Sports and its most noted names and teams are generational matters except for the few who need no first names: Williams, Russell, Mantle, Gretzky, the ’27 Yankees and the Big Red Machine.

The rest are recognized if they win or pull off some amazing individual feat.

Teams that gain championships are remembered with decreasing interest as the years go on, otherwise there would be no celebration for the new champions each season.

The Boston Bruins of 2010-11 have now put their stamp on Boston sports to move in front of, but not obliterate, the Bobby Orr years of the early 1970s.
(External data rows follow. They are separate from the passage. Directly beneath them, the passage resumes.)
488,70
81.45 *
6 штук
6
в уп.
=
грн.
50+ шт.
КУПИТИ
Take your place at the front of the line, Tim Thomas, Zdeno Chara, Patrice Bergeron and company.

The parade today in Boston to celebrate the winning of the Stanley Cup is to celebrate a team not picked to win when the season started, not when the playoffs began and not when the Stanley Cup Finals opened.
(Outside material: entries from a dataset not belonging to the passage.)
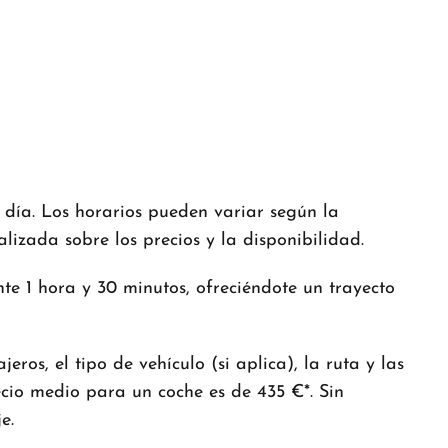
l día. Los horarios pueden variar según la
izada sobre los precios y la disponibilidad.
e 1 hora y 30 minutos, ofreciéndote un trayecto
os, el tipo de vehículo (si aplica), la ruta y las
ecio medio para un coche es de 435 €*. Sin
e.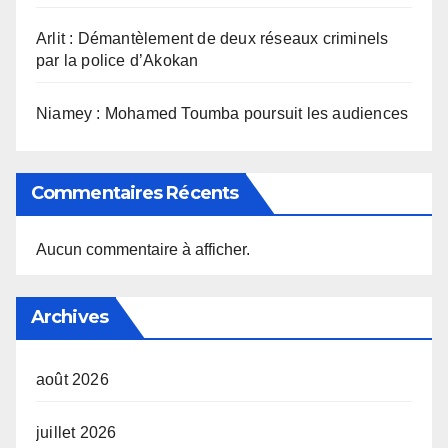
Arlit : Démantèlement de deux réseaux criminels
par la police d’Akokan
Niamey : Mohamed Toumba poursuit les audiences
Commentaires Récents
Aucun commentaire à afficher.
Archives
août 2026
juillet 2026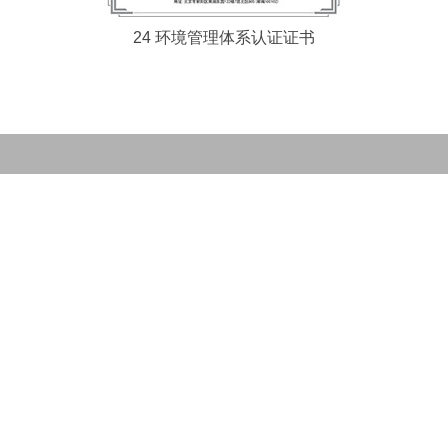
24 环境管理体系认证证书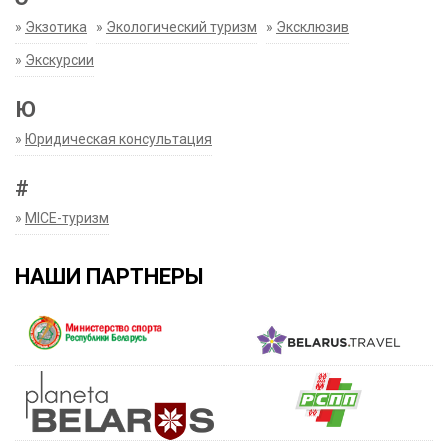
»
Экзотика
»
Экологический туризм
»
Эксклюзив
»
Экскурсии
Ю
»
Юридическая консультация
#
»
MICE-туризм
НАШИ ПАРТНЕРЫ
They were underdogs every step of the way, and if there is one moniker that will hang with this team forever, that is it.

In Edmonton, the Gretzky, Mark Messier, Grant Fuhr years are remembered for the exceptional talent amassed and held onto for half a decade.
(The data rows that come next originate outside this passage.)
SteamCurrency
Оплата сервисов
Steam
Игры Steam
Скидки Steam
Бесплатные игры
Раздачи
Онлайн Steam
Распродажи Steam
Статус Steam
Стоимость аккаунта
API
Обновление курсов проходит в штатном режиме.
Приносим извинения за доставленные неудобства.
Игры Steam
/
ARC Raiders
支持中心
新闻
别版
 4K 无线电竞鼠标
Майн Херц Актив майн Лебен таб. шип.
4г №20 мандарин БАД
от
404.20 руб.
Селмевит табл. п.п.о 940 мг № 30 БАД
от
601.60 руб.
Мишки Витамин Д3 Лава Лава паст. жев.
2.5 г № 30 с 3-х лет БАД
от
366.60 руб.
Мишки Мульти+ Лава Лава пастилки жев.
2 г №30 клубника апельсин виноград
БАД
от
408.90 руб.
The Ranger Cup win in 1994 was a drought-ender that left Brian Leetch and Messier in the hearts of New York hockey fans.

Steve Yzerman and the Red Wings of the past two decades were balanced teams with goal scorers and grinders who wore winning year after year on their sleeves and carried the Motor City when it needed something to cheer about.

This Bruins team began with little expectation from anyone. They just kept winning while fans waited for them to lose the next game or the next round. Believers were not in great numbers.

That makes this year’s drink from the Cup that much sweeter.

I was in Toronto the night the Bruins won. I watched the win on television and then could not shut the set off as the mayhem in Vancouver went on into the night.

I was in Vancouver in 1994 when they lost the finals to the Rangers. They could have wrapped the Cup up at home in Game 6 and when they did not, there were cars burned and damage done in the city, although nowhere near the extent of the damage this year.

The hooligans were the same. They were not the hockey fans who left the arena disappointed and headed home. They were not the families and fans watching on big screens in the street.

They were the drunken fools who had started swigging at 10 in the morning and never stopped and used the game as an excuse to be idiots.

They were the punks who hang around downtown night after night, but never in a setting where they can do their evil as they did after Game 7.

The violence and damage after the game in Vancouver was sickening, as were the fools jumping on burning cars, looting stores and fighting in the streets.

Vancouver is not that kind of city. The team lost and will regroup and so will the city.

Meanwhile, let the parade in Boston begin.